I’m going on a missions trip for the first time in a very very long time. I’m going to teach English at a day camp to a bunch of middle schoolers and high schoolers. I’ve been really excited about it but as the day is coming up, I’m getting so nervous. We’re also going to try to get to know the students more and talk to them about the Gospel. I’m trying to surround myself so much with God’s word and not consume social media, TV or any other distracting information. I feel like I’m nervous because I’m putting a ton of pressure on myself to do a certain way even though our leaders are telling us to expect things to go wrong and that’s okay. Yeah, tell that to a perfectionist. You might as well tell me to rip my hair and gouge my eyeballs out hehe. I’m all of a sudden feeling all timid and shy but I know that God did tell us He didn’t give us a spirit of timidity and fear but of love, power and a sound mind.

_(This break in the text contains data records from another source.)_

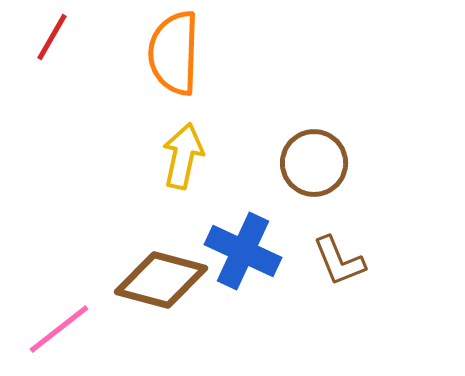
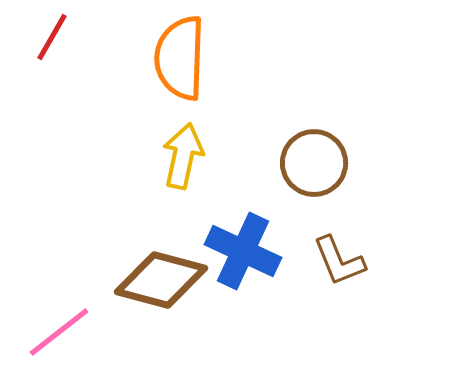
orange semicircle: moved 6 px right, 5 px down
pink line: moved 3 px down
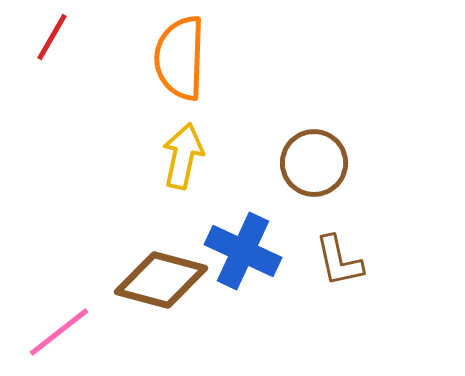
brown L-shape: rotated 10 degrees clockwise
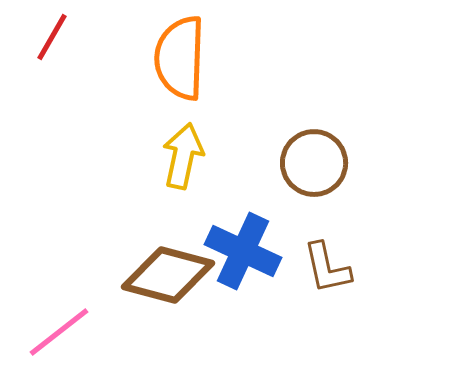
brown L-shape: moved 12 px left, 7 px down
brown diamond: moved 7 px right, 5 px up
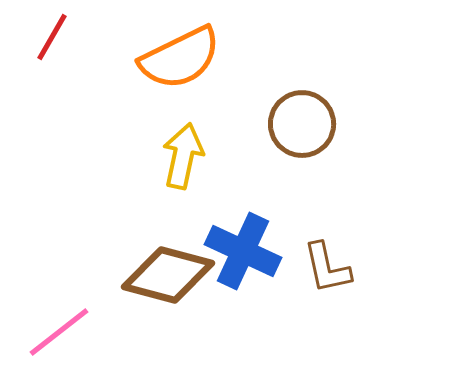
orange semicircle: rotated 118 degrees counterclockwise
brown circle: moved 12 px left, 39 px up
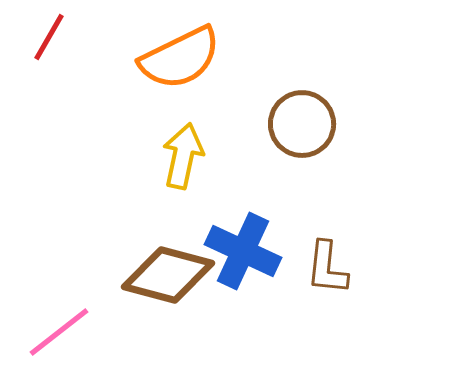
red line: moved 3 px left
brown L-shape: rotated 18 degrees clockwise
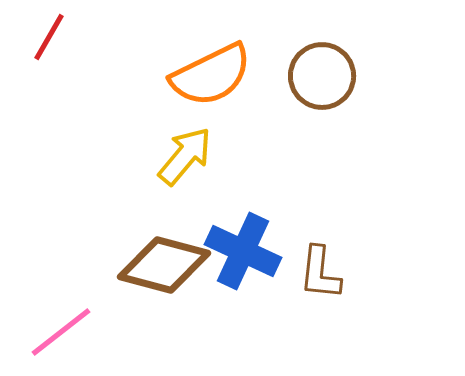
orange semicircle: moved 31 px right, 17 px down
brown circle: moved 20 px right, 48 px up
yellow arrow: moved 2 px right; rotated 28 degrees clockwise
brown L-shape: moved 7 px left, 5 px down
brown diamond: moved 4 px left, 10 px up
pink line: moved 2 px right
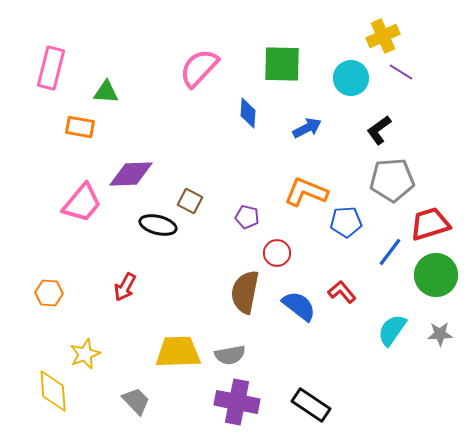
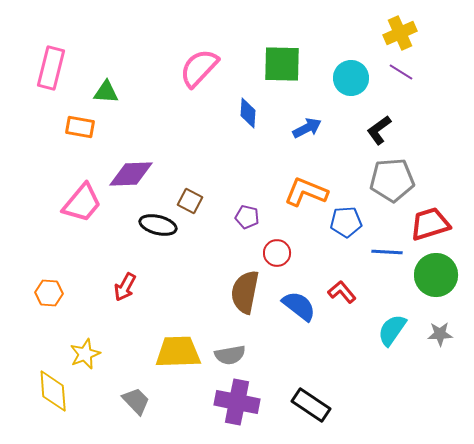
yellow cross: moved 17 px right, 3 px up
blue line: moved 3 px left; rotated 56 degrees clockwise
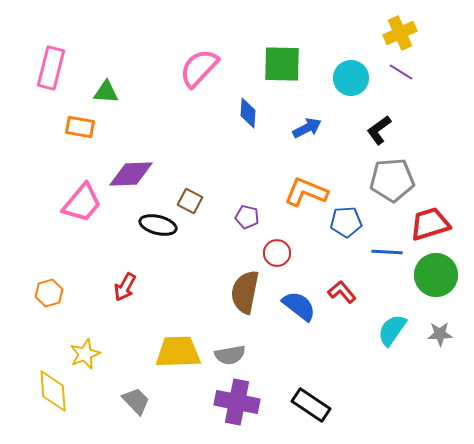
orange hexagon: rotated 20 degrees counterclockwise
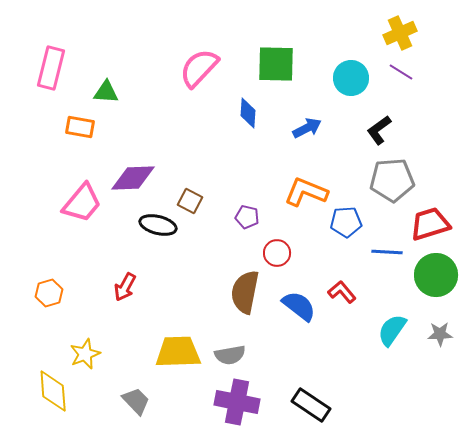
green square: moved 6 px left
purple diamond: moved 2 px right, 4 px down
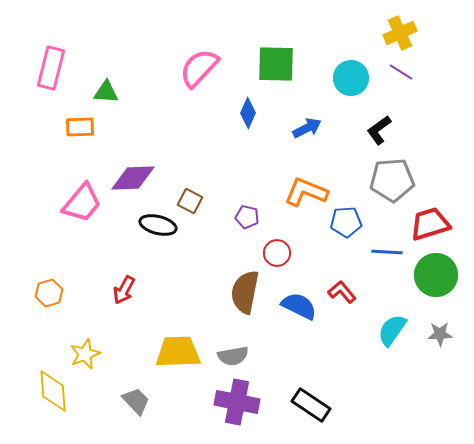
blue diamond: rotated 20 degrees clockwise
orange rectangle: rotated 12 degrees counterclockwise
red arrow: moved 1 px left, 3 px down
blue semicircle: rotated 12 degrees counterclockwise
gray semicircle: moved 3 px right, 1 px down
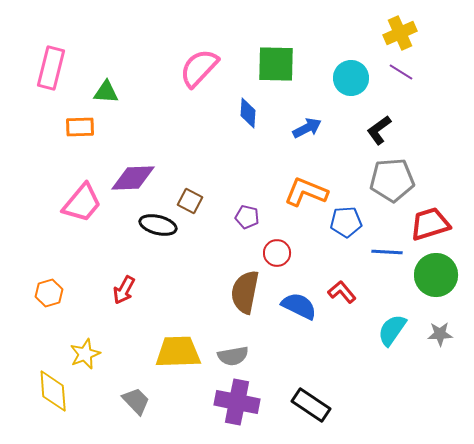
blue diamond: rotated 20 degrees counterclockwise
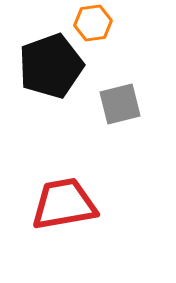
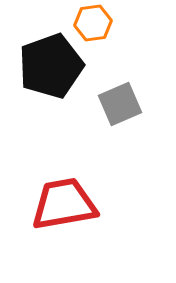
gray square: rotated 9 degrees counterclockwise
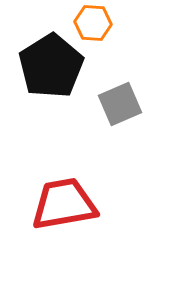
orange hexagon: rotated 12 degrees clockwise
black pentagon: rotated 12 degrees counterclockwise
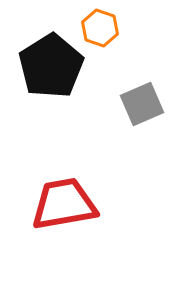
orange hexagon: moved 7 px right, 5 px down; rotated 15 degrees clockwise
gray square: moved 22 px right
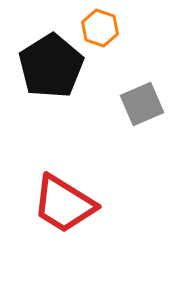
red trapezoid: rotated 138 degrees counterclockwise
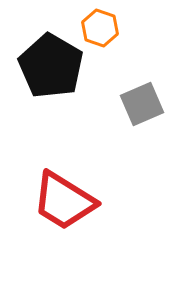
black pentagon: rotated 10 degrees counterclockwise
red trapezoid: moved 3 px up
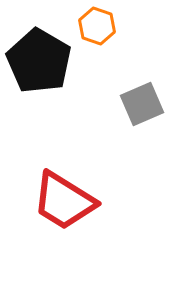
orange hexagon: moved 3 px left, 2 px up
black pentagon: moved 12 px left, 5 px up
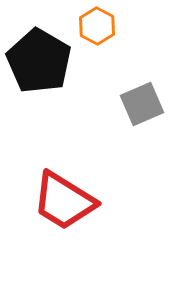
orange hexagon: rotated 9 degrees clockwise
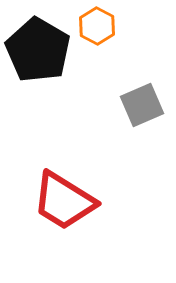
black pentagon: moved 1 px left, 11 px up
gray square: moved 1 px down
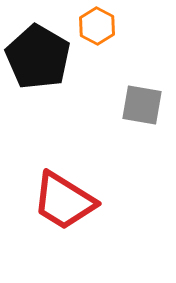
black pentagon: moved 7 px down
gray square: rotated 33 degrees clockwise
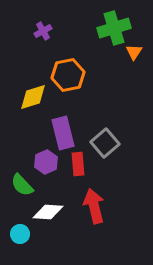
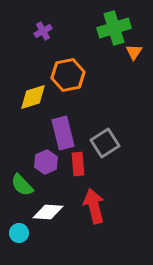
gray square: rotated 8 degrees clockwise
cyan circle: moved 1 px left, 1 px up
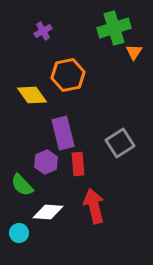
yellow diamond: moved 1 px left, 2 px up; rotated 72 degrees clockwise
gray square: moved 15 px right
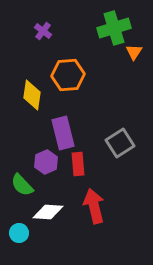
purple cross: rotated 24 degrees counterclockwise
orange hexagon: rotated 8 degrees clockwise
yellow diamond: rotated 44 degrees clockwise
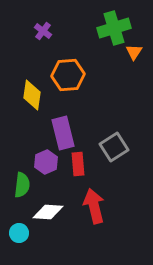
gray square: moved 6 px left, 4 px down
green semicircle: rotated 130 degrees counterclockwise
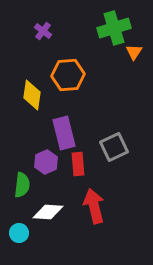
purple rectangle: moved 1 px right
gray square: rotated 8 degrees clockwise
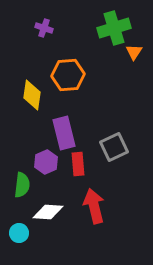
purple cross: moved 1 px right, 3 px up; rotated 18 degrees counterclockwise
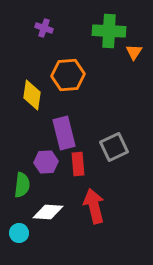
green cross: moved 5 px left, 3 px down; rotated 20 degrees clockwise
purple hexagon: rotated 20 degrees clockwise
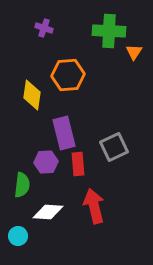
cyan circle: moved 1 px left, 3 px down
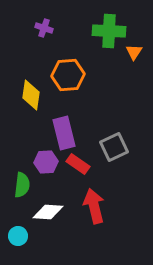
yellow diamond: moved 1 px left
red rectangle: rotated 50 degrees counterclockwise
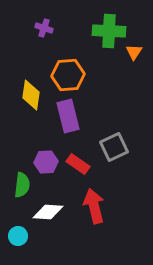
purple rectangle: moved 4 px right, 17 px up
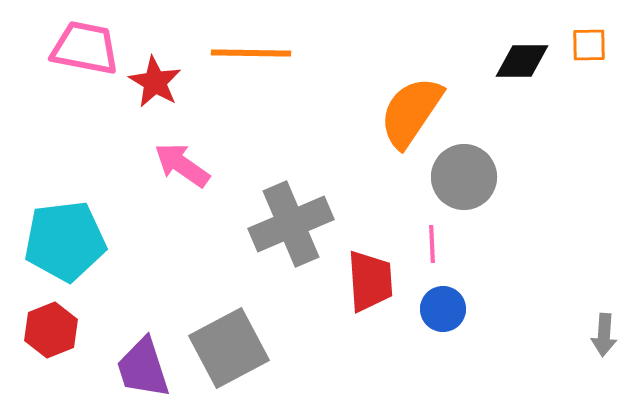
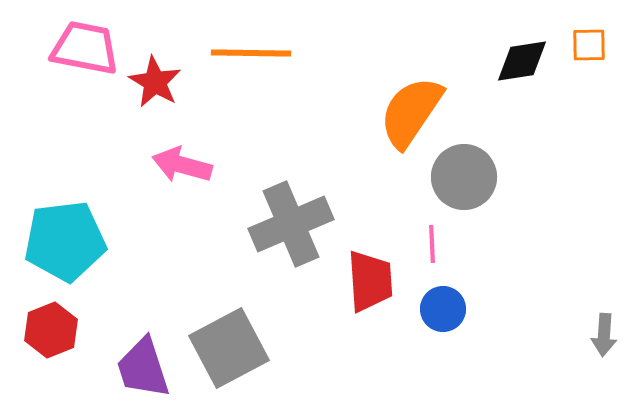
black diamond: rotated 8 degrees counterclockwise
pink arrow: rotated 20 degrees counterclockwise
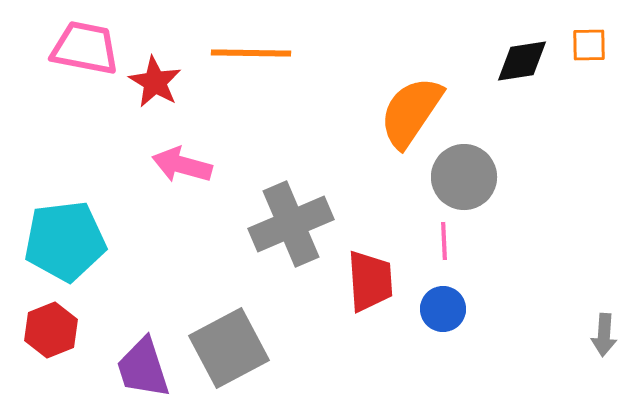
pink line: moved 12 px right, 3 px up
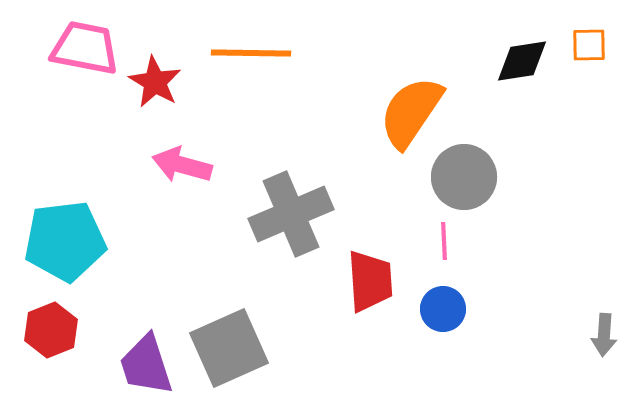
gray cross: moved 10 px up
gray square: rotated 4 degrees clockwise
purple trapezoid: moved 3 px right, 3 px up
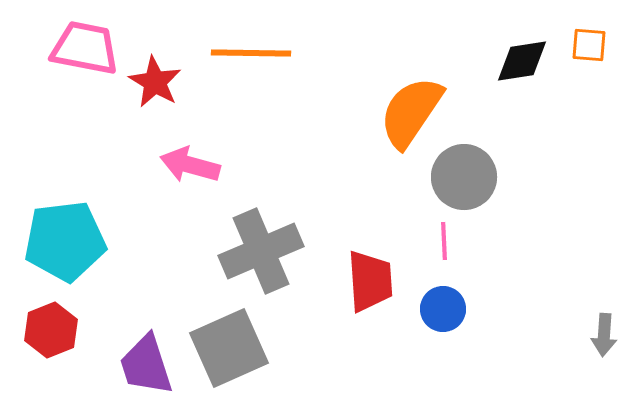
orange square: rotated 6 degrees clockwise
pink arrow: moved 8 px right
gray cross: moved 30 px left, 37 px down
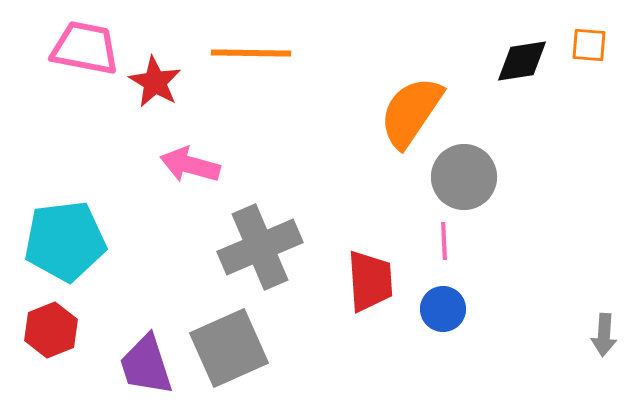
gray cross: moved 1 px left, 4 px up
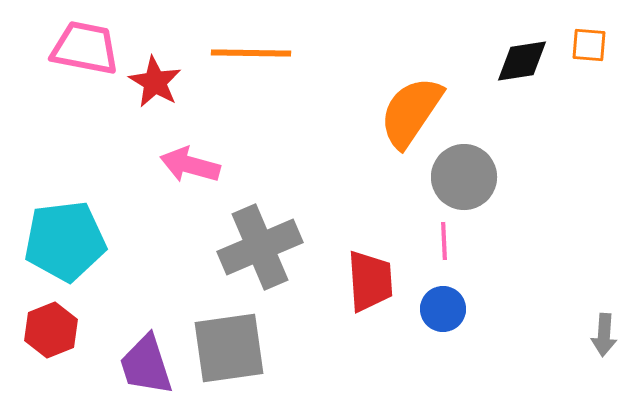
gray square: rotated 16 degrees clockwise
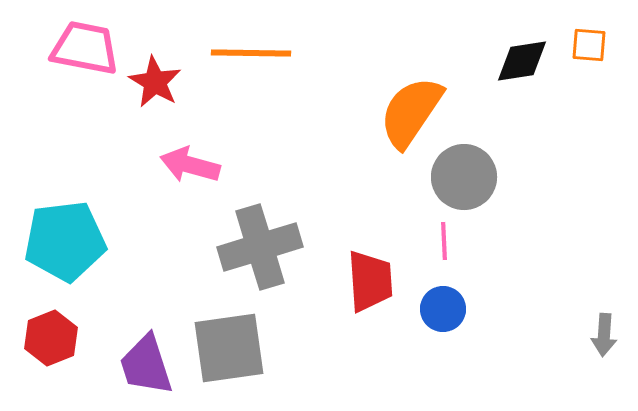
gray cross: rotated 6 degrees clockwise
red hexagon: moved 8 px down
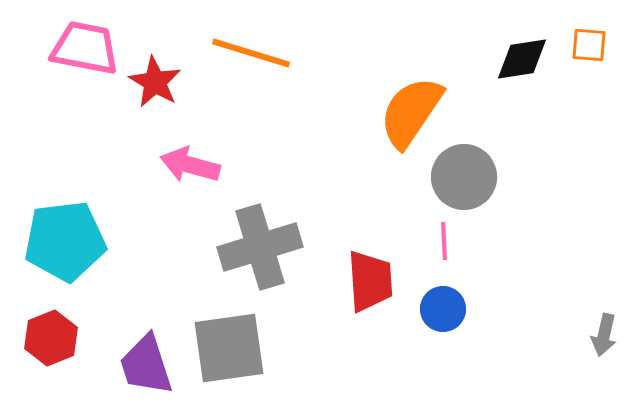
orange line: rotated 16 degrees clockwise
black diamond: moved 2 px up
gray arrow: rotated 9 degrees clockwise
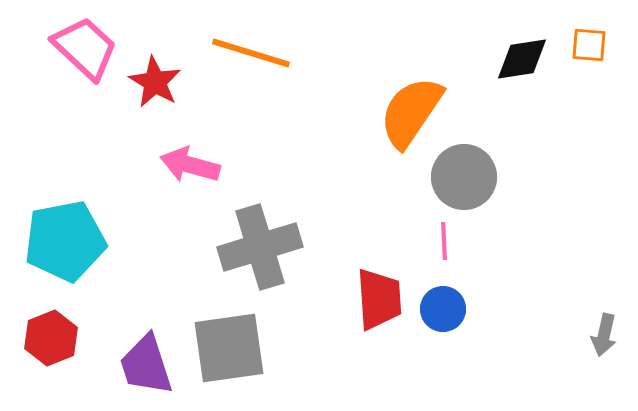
pink trapezoid: rotated 32 degrees clockwise
cyan pentagon: rotated 4 degrees counterclockwise
red trapezoid: moved 9 px right, 18 px down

Lord, help me take that on as my identity.
Some things that I’m trying to do right now to emotionally and spiritually prepare for Serbia are:
- waking up early and reading the Word and praying
- moving my body: walking, Pilates, running, dancing
- writing a blogpost a day / journaling
- reading “Life of the Beloved”
Honestly, I feeling like I should add talking to mentor or a friend every other day about the trip so they can keep me in their prayers.. hmm that’s probably better than ignoring my anxiety and have it reappear on the trip.. yeah, talking to someone is probably a better strategy.